Using conditional probability gives Bayes Nets strong analytical advantages over traditional regression-based models. This adds to several advantages we discussed in an earlier article. These include:
- All variables interconnecting. Any change in one variable takes into account how that variable relates to all others. This is a basic property of networks. In regressions, any change assumes that all other variables remain constant. That works perfectly with a controlled experiment, but rarely so in real life, where we find many subtle connections.
- A whole-distribution view of data. The entire distribution of variables’ values enters the analysis. All regression-based models rely on correlations. A correlation is a one-number summary of how well two variables align in a straight line.
- Ability to handle many variables. Working Bayes Nets with over 2000 variables have been reported in scientific articles. These provide accurate predictions and readings of effects. This differs from regression, where the apparent effects of variables shrink as more are added to the model. In fact, in regression, the coefficient or effect of any given variable in a model may be influenced more by the presence of other variables in the model than any underlying relationship with the target or dependent variable.
But what is conditional probability and what makes it different? In short, conditional probability means that the effects of one variable depend on, of flow from, the distribution of another variable (or others). The complete state of one variable determines how another acts. This likely sounds opaque, so let’s see how this works.
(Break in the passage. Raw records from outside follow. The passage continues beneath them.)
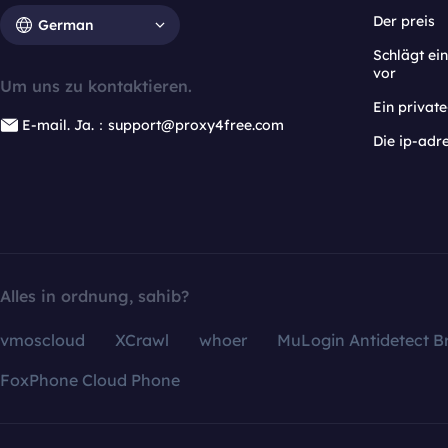
Der preis
German
Schlägt e
vor
Um uns zu kontaktieren.
Ein privat
E-mail. Ja.：support@proxy4free.com
Die ip-adr
Alles in ordnung, sahib?
vmoscloud
XCrawl
whoer
MuLogin Antidetect B
FoxPhone Cloud Phone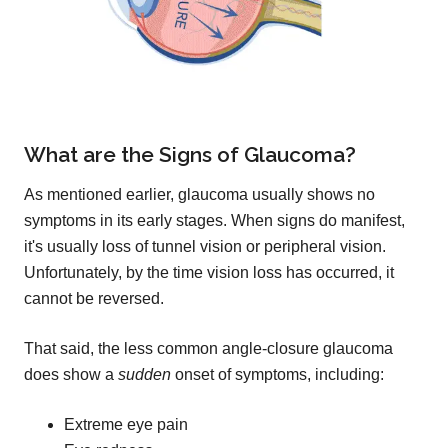
What are the Signs of Glaucoma?
As mentioned earlier, glaucoma usually shows no
symptoms in its early stages. When signs do manifest,
it's usually loss of tunnel vision or peripheral vision.
Unfortunately, by the time vision loss has occurred, it
cannot be reversed.
That said, the less common angle-closure glaucoma
does show a
sudden
onset of symptoms, including:
Extreme eye pain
This is a small example of conditional probability that you can see in more detail in Practical Text Analytics (Struhl, 2015). The initial problem come from the work of Kahneman and Tversky (1982).
The taxicab problem
Suppose there is a city with just yellow and white cabs. Some 85% of the cabs are yellow, and the rest white. An accident occurs and a witness says the cab is white. He proves to be 80% correct at identifying each color cab. If he says the cab is white, what are the odds the cab truly is white?
Most people guess either 12% or 80%. Some try a cleverer-seeming approach, and say 80% times 80%, or 64%. But all these answers are quite wrong.
Bayes Nets immediately see the correct answer. It is—hold on—41.4%.
How can nearly all of us be so wrong—and how can Bayes Nets solve this easily? To show how this works, we will need to make our own tiny network.
While networks can self-assemble from patterns in the data, we also can make them by hand to solve specific problems. This network is as small as possible, linking two variables: the color of the cab, and what the witness reports as the color. Each variable is called a node.
Making our own network
We understand that the witness’ report of the cab’s color depends on its actual color, so we will draw a small network with the color of the cab leading to what the witness says, as you see in Figure 1. You must always have a direction between variables in a network, with the arrow pointing toward the variable that depends on the other or others.
This depiction has little meaning until we can see what is inside each node. Each node holds a table numerically representing the situation we described. First, we set up the node showing the odds of a taxicab being each color, which we have called actual cab color. We see this in Figure 2a.
Then we set up the second node showing the odds of the witness being right about each type of cab. We see that in Figure 2b. Whether the color is yellow or white, the witness says the right color 80% of the time, and says the other (wrong) color 20% of the time.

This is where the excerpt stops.